Provided information:
· · · · · · ·
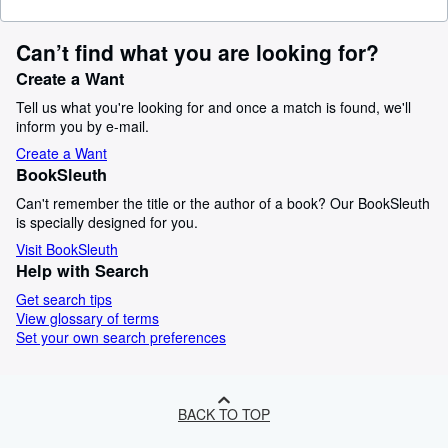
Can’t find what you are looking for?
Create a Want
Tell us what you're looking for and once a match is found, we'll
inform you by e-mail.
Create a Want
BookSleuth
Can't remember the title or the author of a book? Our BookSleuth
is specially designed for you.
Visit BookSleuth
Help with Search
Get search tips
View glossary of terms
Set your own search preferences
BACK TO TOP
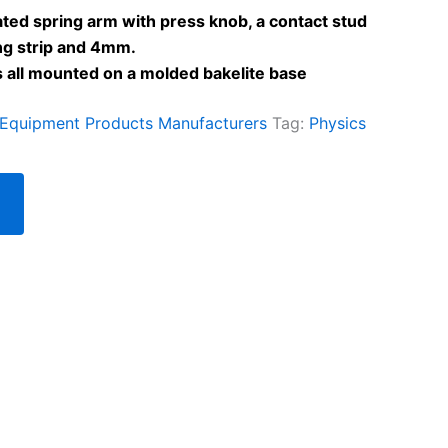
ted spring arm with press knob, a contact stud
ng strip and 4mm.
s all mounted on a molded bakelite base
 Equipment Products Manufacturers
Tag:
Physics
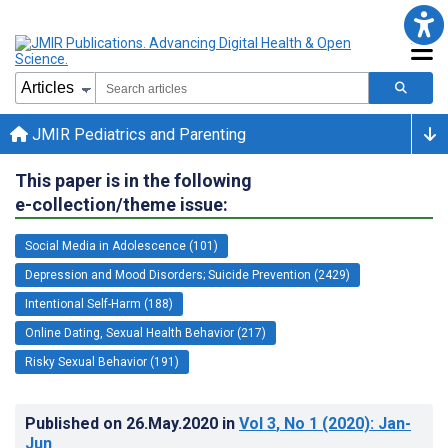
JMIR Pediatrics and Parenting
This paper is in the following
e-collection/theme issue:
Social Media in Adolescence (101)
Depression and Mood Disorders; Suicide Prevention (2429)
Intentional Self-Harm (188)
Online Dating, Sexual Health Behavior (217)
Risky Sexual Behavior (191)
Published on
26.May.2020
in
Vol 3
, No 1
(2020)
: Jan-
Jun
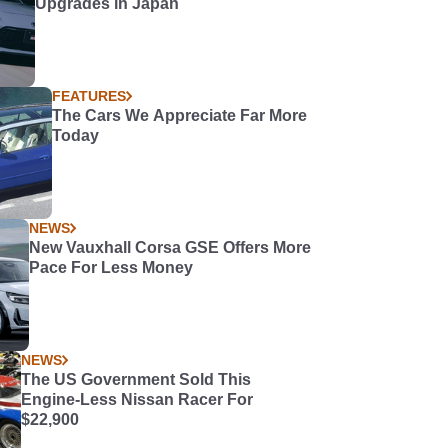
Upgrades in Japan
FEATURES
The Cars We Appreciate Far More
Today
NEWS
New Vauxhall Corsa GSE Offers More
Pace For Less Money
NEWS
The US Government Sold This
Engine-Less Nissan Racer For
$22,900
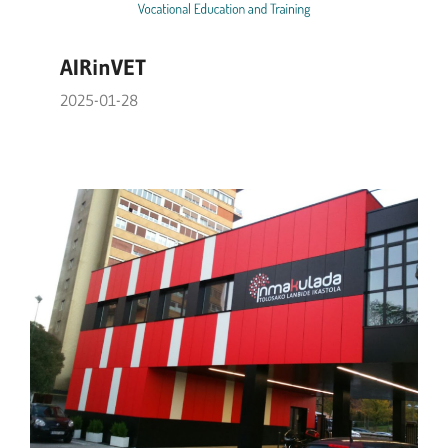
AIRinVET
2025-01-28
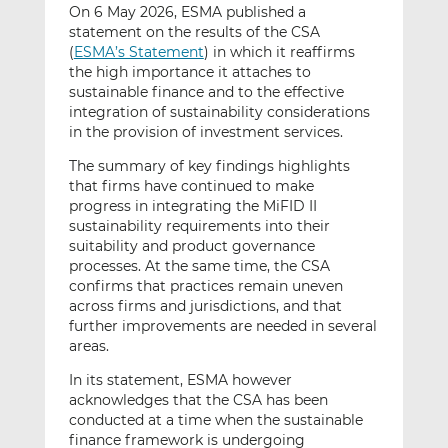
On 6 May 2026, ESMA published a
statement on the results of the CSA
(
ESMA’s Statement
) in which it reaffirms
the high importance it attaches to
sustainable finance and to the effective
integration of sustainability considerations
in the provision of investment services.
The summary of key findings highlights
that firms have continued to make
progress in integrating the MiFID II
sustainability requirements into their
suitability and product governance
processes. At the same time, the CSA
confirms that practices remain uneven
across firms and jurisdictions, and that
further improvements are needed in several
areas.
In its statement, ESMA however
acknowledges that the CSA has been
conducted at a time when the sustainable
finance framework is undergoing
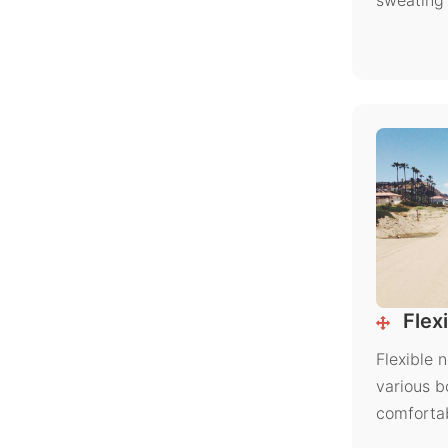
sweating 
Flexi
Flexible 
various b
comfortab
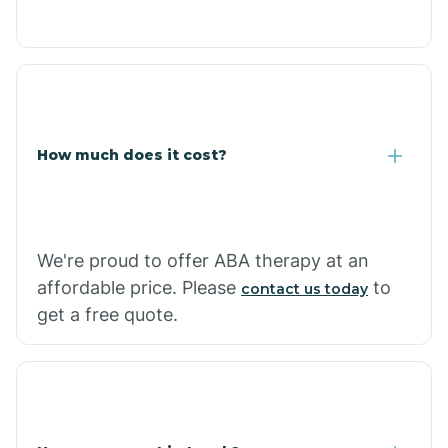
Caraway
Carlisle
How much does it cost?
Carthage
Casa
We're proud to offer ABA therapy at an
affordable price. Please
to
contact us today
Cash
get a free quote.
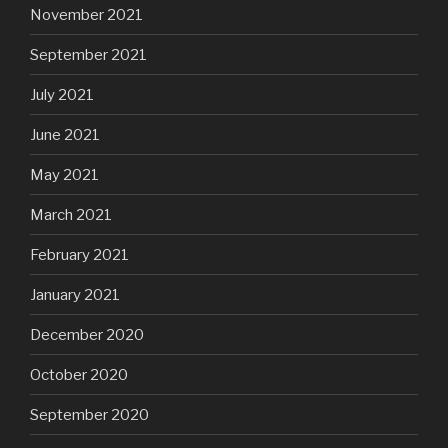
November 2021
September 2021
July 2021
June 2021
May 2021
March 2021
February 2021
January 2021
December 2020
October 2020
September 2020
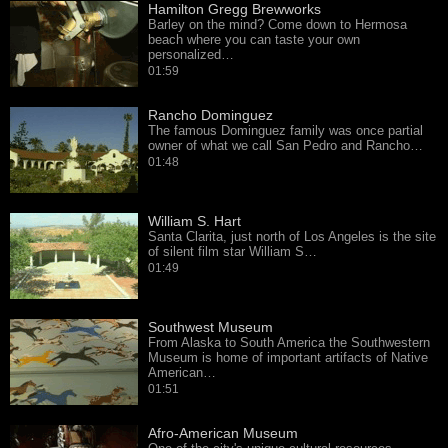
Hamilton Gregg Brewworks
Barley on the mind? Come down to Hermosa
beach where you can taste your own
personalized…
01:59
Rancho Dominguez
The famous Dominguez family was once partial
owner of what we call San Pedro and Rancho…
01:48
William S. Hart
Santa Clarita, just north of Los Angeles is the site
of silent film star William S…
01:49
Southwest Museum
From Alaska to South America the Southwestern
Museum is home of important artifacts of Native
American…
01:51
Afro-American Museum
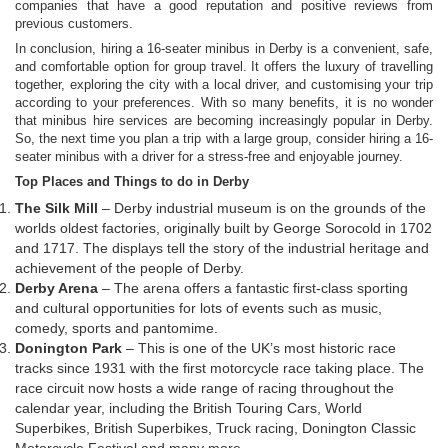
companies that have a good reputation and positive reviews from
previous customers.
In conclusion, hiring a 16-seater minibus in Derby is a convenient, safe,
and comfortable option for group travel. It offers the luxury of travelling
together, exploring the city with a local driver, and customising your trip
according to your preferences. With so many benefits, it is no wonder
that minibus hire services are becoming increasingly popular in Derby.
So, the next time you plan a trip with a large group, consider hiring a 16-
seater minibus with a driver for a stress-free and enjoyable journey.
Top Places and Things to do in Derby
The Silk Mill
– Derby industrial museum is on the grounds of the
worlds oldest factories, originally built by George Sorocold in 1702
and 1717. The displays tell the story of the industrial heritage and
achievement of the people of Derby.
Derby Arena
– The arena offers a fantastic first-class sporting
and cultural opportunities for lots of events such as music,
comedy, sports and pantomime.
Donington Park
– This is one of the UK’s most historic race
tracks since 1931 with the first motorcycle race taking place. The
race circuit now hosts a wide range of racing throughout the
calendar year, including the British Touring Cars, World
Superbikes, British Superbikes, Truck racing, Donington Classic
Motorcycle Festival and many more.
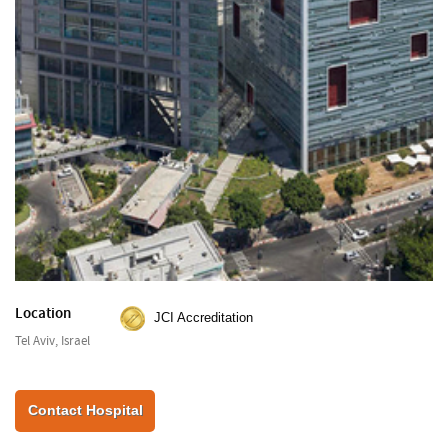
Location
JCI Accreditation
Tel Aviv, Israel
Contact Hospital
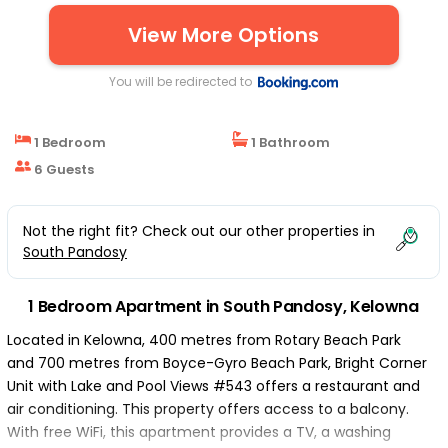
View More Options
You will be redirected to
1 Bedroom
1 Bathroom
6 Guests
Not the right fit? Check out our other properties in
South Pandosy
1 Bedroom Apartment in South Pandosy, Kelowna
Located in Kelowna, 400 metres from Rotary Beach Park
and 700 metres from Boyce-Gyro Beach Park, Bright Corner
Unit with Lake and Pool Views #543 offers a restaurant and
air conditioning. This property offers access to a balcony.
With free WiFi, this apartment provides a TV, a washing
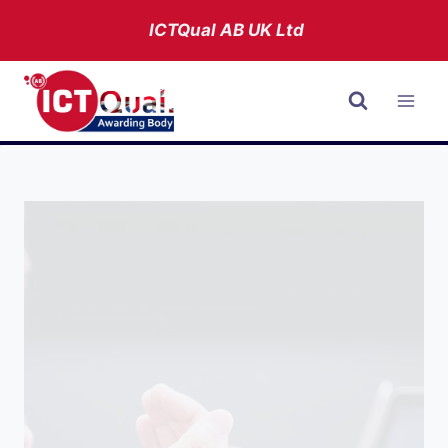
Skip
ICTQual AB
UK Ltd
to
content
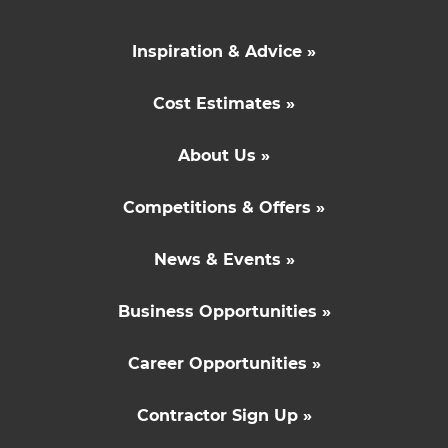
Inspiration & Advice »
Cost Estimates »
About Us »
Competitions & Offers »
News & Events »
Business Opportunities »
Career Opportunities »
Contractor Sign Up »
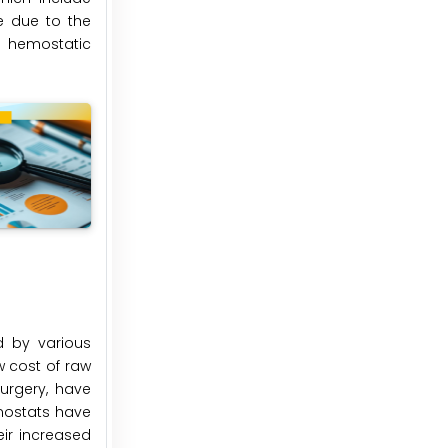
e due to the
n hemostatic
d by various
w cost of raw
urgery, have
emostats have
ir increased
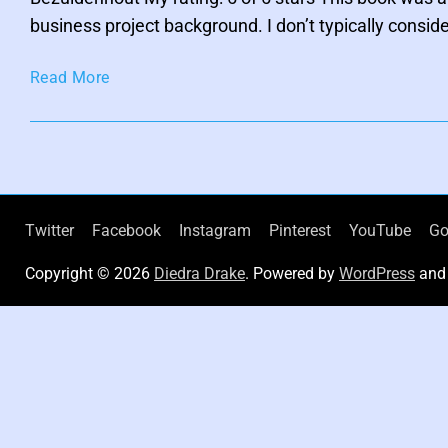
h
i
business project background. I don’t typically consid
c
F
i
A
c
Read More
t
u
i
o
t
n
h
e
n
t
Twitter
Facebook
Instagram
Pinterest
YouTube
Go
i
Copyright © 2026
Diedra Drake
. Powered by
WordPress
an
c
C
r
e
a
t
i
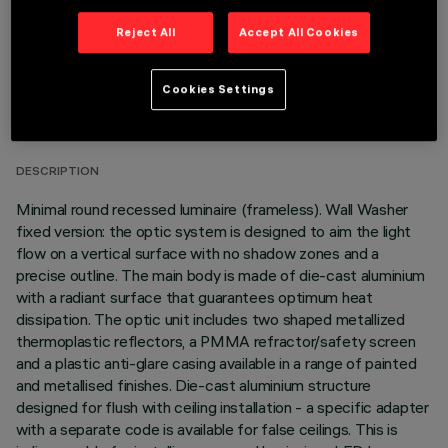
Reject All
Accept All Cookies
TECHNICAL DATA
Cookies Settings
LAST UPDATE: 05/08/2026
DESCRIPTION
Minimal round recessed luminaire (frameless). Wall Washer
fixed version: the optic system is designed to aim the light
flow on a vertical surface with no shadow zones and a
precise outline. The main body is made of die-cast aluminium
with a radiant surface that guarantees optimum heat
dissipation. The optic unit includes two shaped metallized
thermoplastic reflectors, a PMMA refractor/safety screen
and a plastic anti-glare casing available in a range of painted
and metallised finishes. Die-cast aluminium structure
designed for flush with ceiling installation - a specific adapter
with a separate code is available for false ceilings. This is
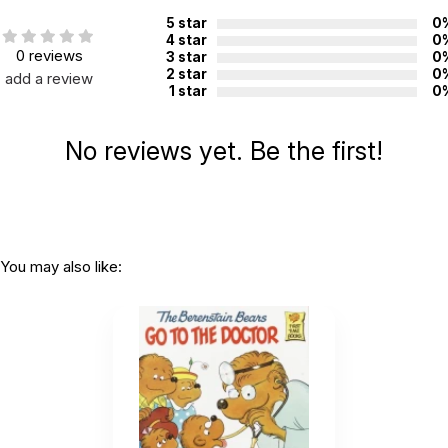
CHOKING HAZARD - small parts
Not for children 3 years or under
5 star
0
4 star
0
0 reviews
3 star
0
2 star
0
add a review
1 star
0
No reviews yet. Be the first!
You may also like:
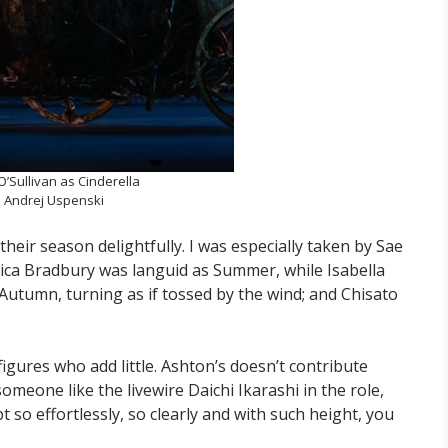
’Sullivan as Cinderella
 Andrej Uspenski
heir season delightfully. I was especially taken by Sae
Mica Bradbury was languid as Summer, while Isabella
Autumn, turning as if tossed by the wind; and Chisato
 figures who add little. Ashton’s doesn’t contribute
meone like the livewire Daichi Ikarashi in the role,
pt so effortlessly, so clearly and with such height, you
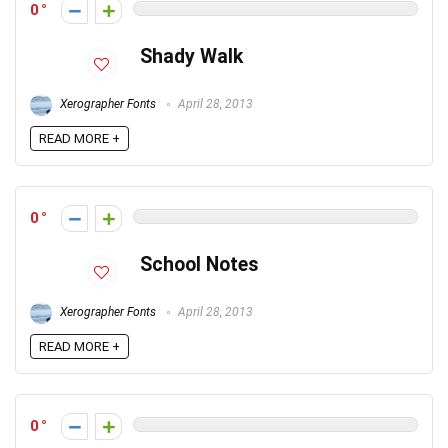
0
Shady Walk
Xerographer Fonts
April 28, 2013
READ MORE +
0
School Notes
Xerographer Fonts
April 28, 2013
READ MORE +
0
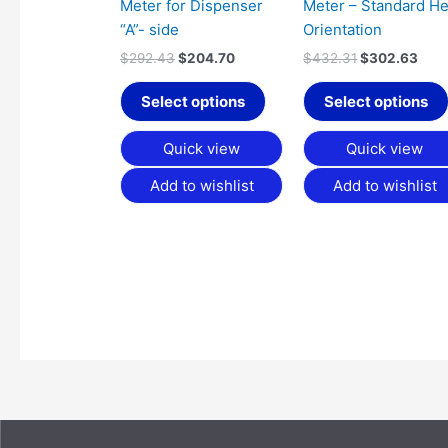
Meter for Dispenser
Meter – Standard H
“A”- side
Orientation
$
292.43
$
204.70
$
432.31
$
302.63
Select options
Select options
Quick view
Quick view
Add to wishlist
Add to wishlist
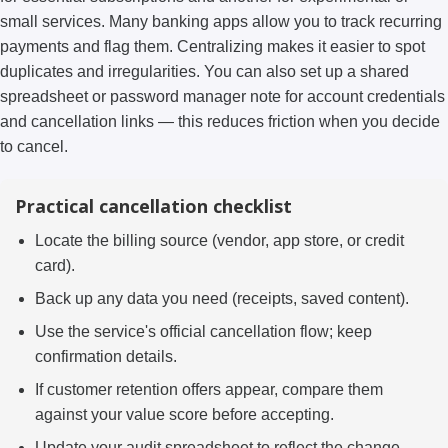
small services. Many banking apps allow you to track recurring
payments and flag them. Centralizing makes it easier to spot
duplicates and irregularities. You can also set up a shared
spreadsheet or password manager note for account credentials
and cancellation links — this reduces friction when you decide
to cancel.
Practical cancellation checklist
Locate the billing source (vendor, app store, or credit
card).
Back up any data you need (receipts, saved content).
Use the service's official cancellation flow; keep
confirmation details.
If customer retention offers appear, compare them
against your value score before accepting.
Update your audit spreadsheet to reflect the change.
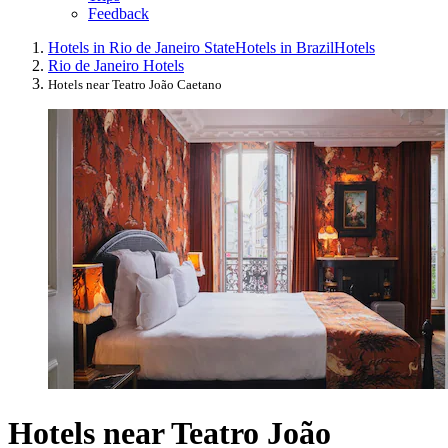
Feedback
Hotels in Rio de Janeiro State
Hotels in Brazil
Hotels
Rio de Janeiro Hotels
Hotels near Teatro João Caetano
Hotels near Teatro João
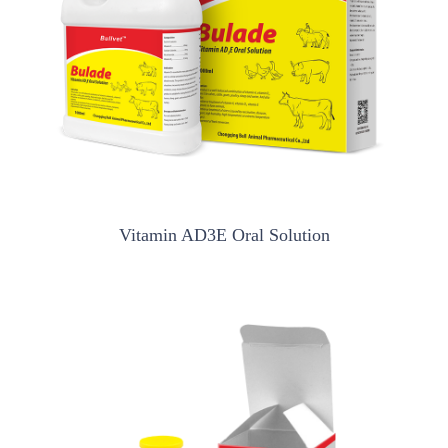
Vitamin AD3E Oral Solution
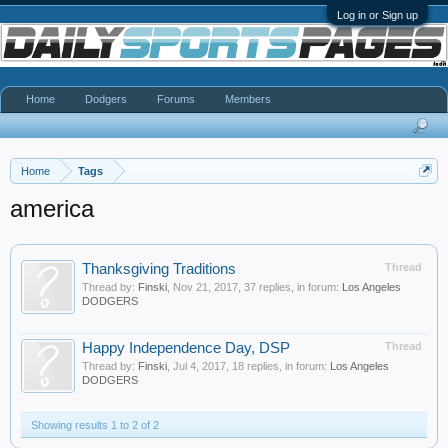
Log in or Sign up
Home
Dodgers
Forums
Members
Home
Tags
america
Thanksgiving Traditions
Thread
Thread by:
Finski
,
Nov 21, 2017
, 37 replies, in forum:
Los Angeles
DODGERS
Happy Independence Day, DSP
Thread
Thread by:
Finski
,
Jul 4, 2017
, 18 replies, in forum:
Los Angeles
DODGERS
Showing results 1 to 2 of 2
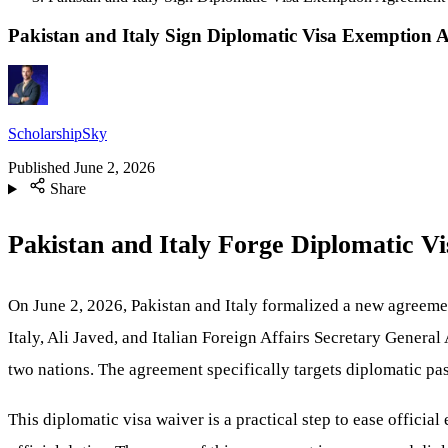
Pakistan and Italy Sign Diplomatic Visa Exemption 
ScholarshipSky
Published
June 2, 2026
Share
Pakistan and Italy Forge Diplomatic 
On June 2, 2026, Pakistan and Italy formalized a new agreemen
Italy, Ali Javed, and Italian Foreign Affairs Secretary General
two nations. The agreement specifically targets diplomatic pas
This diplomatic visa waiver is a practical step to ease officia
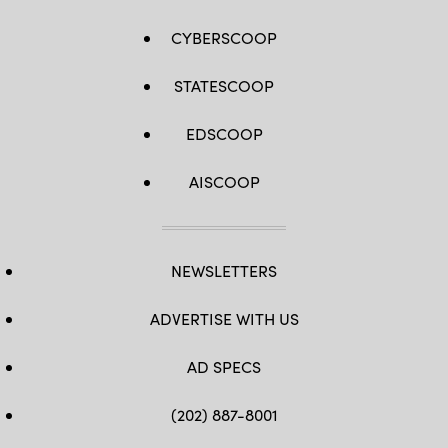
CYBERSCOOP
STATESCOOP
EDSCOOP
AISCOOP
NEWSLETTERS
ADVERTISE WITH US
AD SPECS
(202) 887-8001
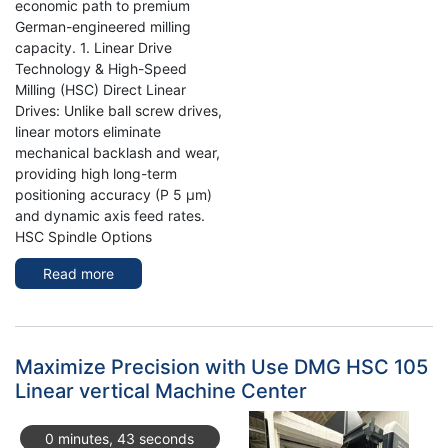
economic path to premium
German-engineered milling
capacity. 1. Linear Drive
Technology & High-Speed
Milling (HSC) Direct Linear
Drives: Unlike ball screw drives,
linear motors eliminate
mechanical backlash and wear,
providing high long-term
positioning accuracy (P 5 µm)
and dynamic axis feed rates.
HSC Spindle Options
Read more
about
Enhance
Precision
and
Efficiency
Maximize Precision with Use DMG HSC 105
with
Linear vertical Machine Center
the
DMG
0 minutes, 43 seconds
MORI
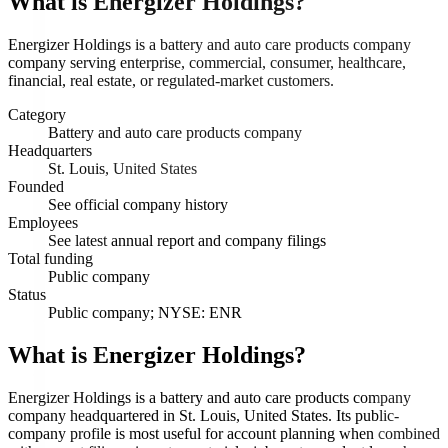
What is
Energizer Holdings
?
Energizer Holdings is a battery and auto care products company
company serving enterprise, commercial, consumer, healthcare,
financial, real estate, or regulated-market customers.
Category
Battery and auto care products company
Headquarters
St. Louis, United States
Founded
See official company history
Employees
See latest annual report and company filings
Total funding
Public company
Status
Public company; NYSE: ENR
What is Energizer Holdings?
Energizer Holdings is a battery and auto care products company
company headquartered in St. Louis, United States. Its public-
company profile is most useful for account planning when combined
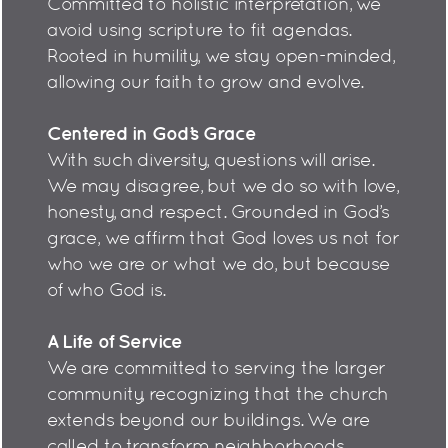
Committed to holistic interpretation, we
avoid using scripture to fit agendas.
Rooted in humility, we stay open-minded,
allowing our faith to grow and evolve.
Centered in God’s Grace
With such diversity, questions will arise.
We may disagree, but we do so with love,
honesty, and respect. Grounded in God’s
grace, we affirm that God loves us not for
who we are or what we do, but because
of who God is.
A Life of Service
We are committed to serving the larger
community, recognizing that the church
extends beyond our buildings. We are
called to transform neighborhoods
· · · · · · ·
Lines that contain "surface" are to be copied from the records above.

flow on a vertical surface with no shadow zones and a
with a radiant surface that guarantees optimum heat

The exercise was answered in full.